Tulisan Curhatan, Panjang dan Tak Penting Untuk Produktivitas Kehidupan Kalian!

Nyatanya, aku memang tak pernah 'dengan sadar' berniat berbuat sesuatu supaya orang-orang tertarik sama pribadiku. Meskipun mengakui dan mengimani bahwa penghormatan begitu berarti bagi setiap manusia secara naluriah. Tapi aku tetap terus mencoba untuk tidak memberlakukan itu.

Juga aku tak pernah berniat secara sengaja berbuat sesuatu agar dipandang buruk oleh orang lain. Meskipun aku tak memiliki hak dan kewajiban apa-apa untuk menghalangi orang-orang berpikiran buruk sama pribadiku.

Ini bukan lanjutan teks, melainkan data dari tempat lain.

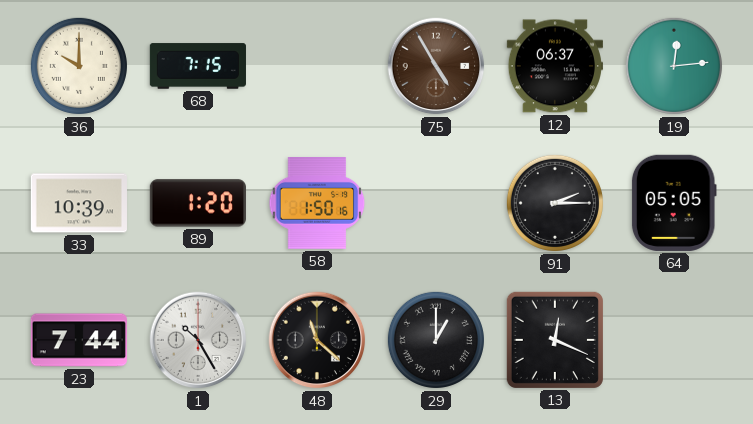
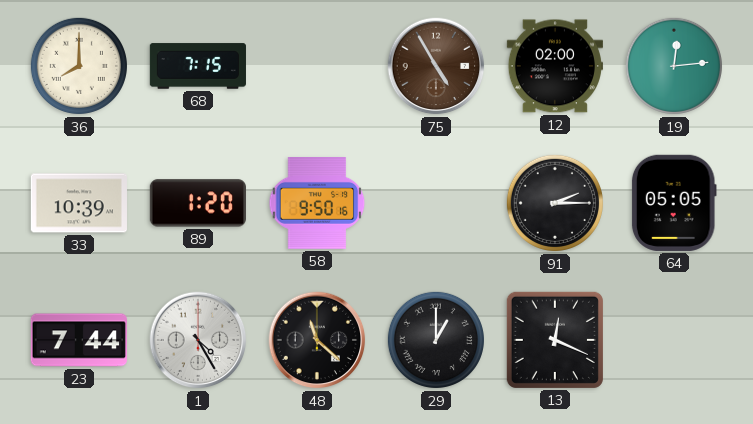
36: 10:00 -> 8:00
12: 06:37 -> 02:00
58: 1:50 -> 9:50
1: 10:25 -> 4:25
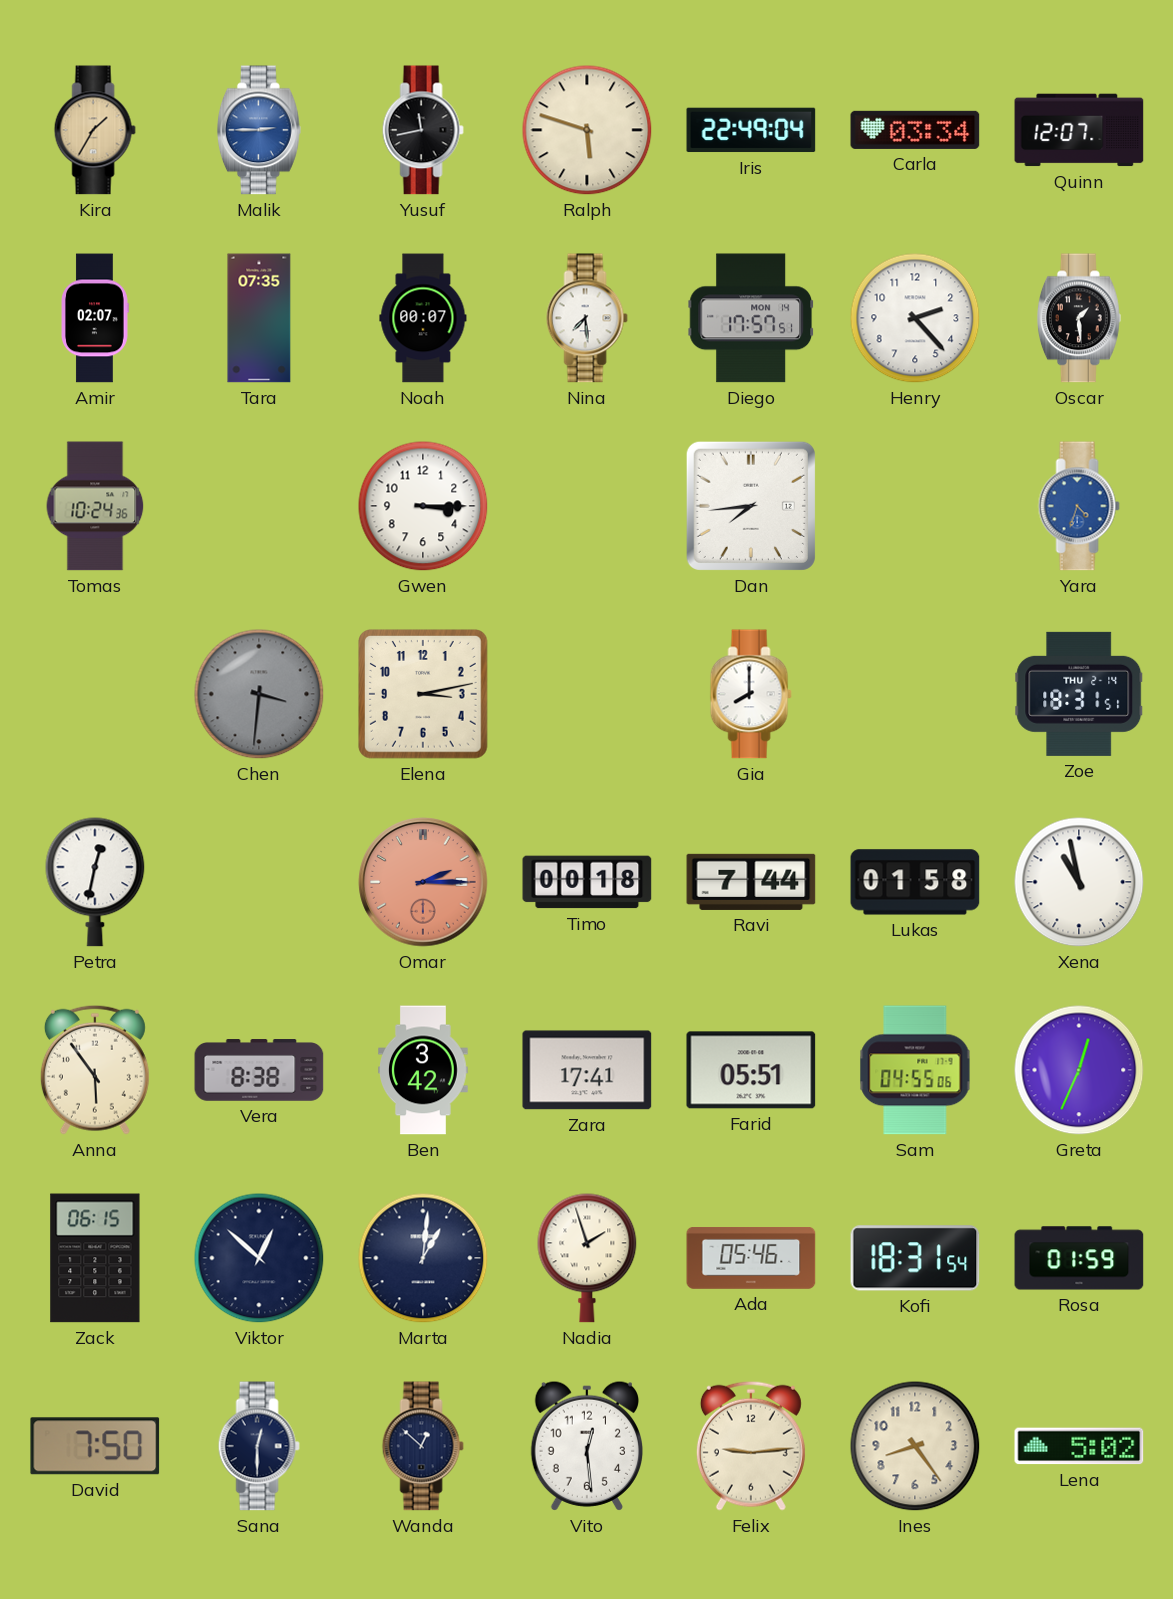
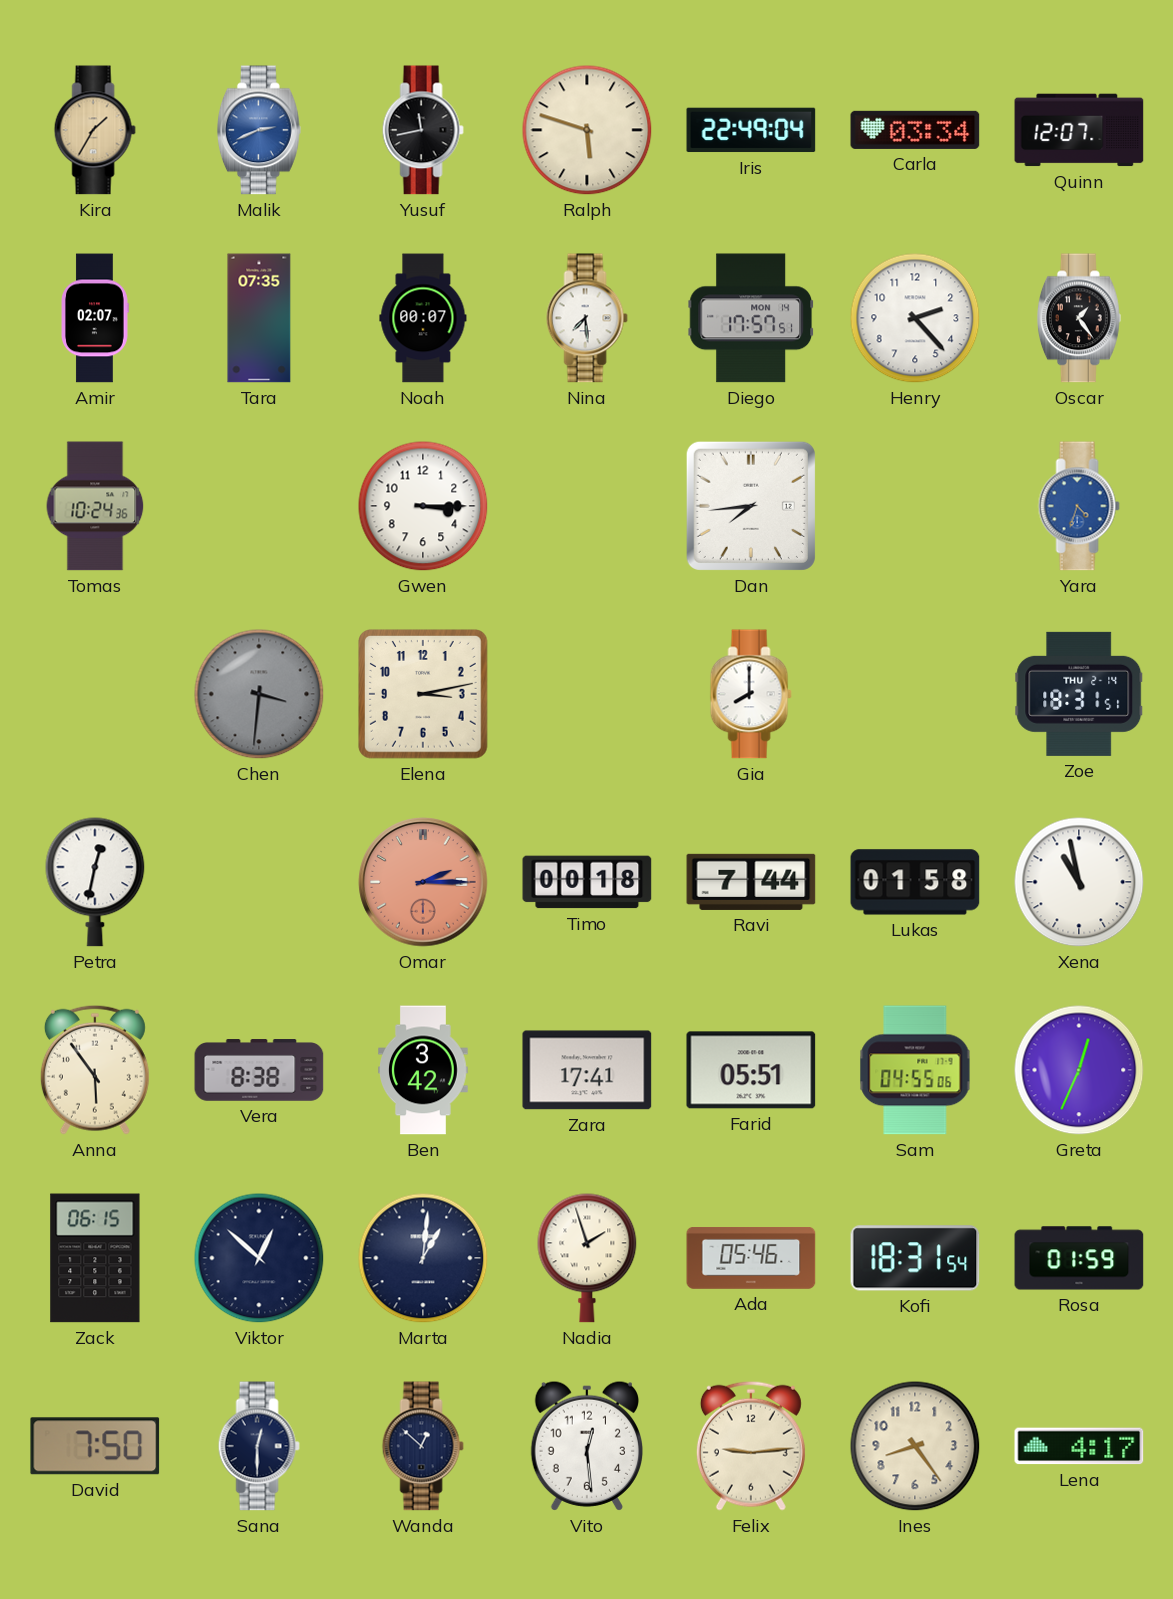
Malik: 2:45 -> 2:41
Oscar: 1:29 -> 1:24
Lena: 5:02 -> 4:17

Bagiku, ya biasa saja. Orang-orang punya parameter sendiri. Begitupun aku.

Kuakui memang, ada banyak kesalahan caraku bersosialisasi di komunitasku saat ini. Selama tiga tahun belakangan ini aku selalu menjadi orang termuda atau setidaknya dalam usia rata-rata di dalam komunitas yang aku ikut campur di dalamnya. Jadi memang sedikit banyak, ada hal yang sudah terbiasa kulakukan selama tiga tahun itu tidak sesuai dengan cara berfikir orang-orang seusiaku pada umumnya.

Selama tiga tahun pula, aku menjadi orang yang seringkali menjadi objek 'pencocokkan' oleh teman-temanku yang memang secara usia dan pengalaman lebih banyak dariku. Meskipun aku harus mengakui merasa telah membuat mereka 'menyerah' karena ternyata sedikit-sedikit aku bisa mengimbangi mereka.

Karena hal-hal semacam itu pula. Justru dalam 'perjalananku,' aku menjadi lebih sering memerankan sesuatu yang memang seharusnya tidak menjadi peran anak seusiaku saat itu. Banyak perselisihan orang-orang yang 'lebih tua' dariku yang (harus kuakui) aku merasa berhasil mengatasinya.

Positif menurutku, setidaknya saat itu. Meskipun aku banyak melewatkan pengalaman-pengalaman yang pada umumnya dirasakan oleh orang-orang sebaya. Kedewasaan berfikir yang terlalu dini dan banyaknya pengalaman yang kudapat. Membuatku merasa istimewa. Tak bisa dipungkiri, saat itu aku merasa lebih baik dari banyak orang seusiaku.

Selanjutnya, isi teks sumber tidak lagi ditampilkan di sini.